4. Adjudication Method for the Test Set
- Adjudication Method: Not applicable. No test set or associated adjudication method is mentioned.
5. Multi-Reader Multi-Case (MRMC) Comparative Effectiveness Study
- MRMC Study: Not applicable. This is not an AI/ML or diagnostic imaging device that would typically undergo an MRMC study to compare human reader performance with and without AI assistance. The device is an infusion set.
6. Standalone (Algorithm Only) Performance
- Standalone Performance: Not applicable. This is a medical device (infusion set), not an algorithm or AI system, so the concept of "standalone performance" for an algorithm does not apply.
7. Type of Ground Truth Used
- Type of Ground Truth: Not applicable in the context of expert consensus, pathology, or outcomes data for a performance study. For this 510(k), the "ground truth" for demonstrating substantial equivalence rests on the established safety and effectiveness of the predicate devices and the argument that the new device shares similar technological characteristics and materials, and that its modification does not compromise safety or effectiveness.
8. Sample Size for the Training Set
- Sample Size for Training Set: Not applicable. This is not an AI/ML device that requires a training set.
9. How the Ground Truth for the Training Set Was Established
- Ground Truth for Training Set: Not applicable, as there is no training set for an AI/ML algorithm.
§ 880.5440 Intravascular administration set.
(a)
Identification. An intravascular administration set is a device used to administer fluids from a container to a patient's vascular system through a needle or catheter inserted into a vein. The device may include the needle or catheter, tubing, a flow regulator, a drip chamber, an infusion line filter, an I.V. set stopcock, fluid delivery tubing, connectors between parts of the set, a side tube with a cap to serve as an injection site, and a hollow spike to penetrate and connect the tubing to an I.V. bag or other infusion fluid container.(b)

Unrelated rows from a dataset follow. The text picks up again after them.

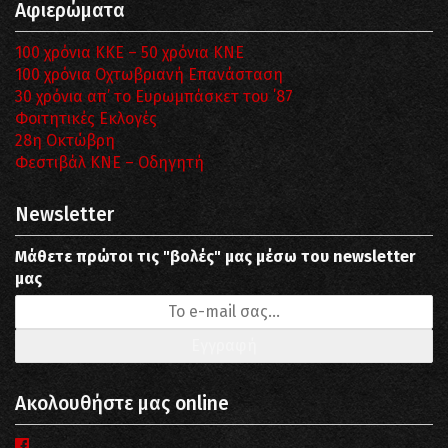
Αφιερώματα
100 χρόνια ΚΚΕ – 50 χρόνια ΚΝΕ
100 χρόνια Οχτωβριανή Επανάσταση
30 χρόνια απ’ το Ευρωμπάσκετ του ΄87
Φοιτητικές Εκλογές
28η Οκτώβρη
Φεστιβάλ ΚΝΕ – Οδηγητή
Newsletter
Μάθετε πρώτοι τις "βολές" μας μέσω του newsletter
μας
Ακολουθήστε μας online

Classification. Class II (special controls). The special control for pharmacy compounding systems within this classification is the FDA guidance document entitled “Class II Special Controls Guidance Document: Pharmacy Compounding Systems; Final Guidance for Industry and FDA Reviewers.” Pharmacy compounding systems classified within the intravascular administration set are exempt from the premarket notification procedures in subpart E of this part and subject to the limitations in § 880.9.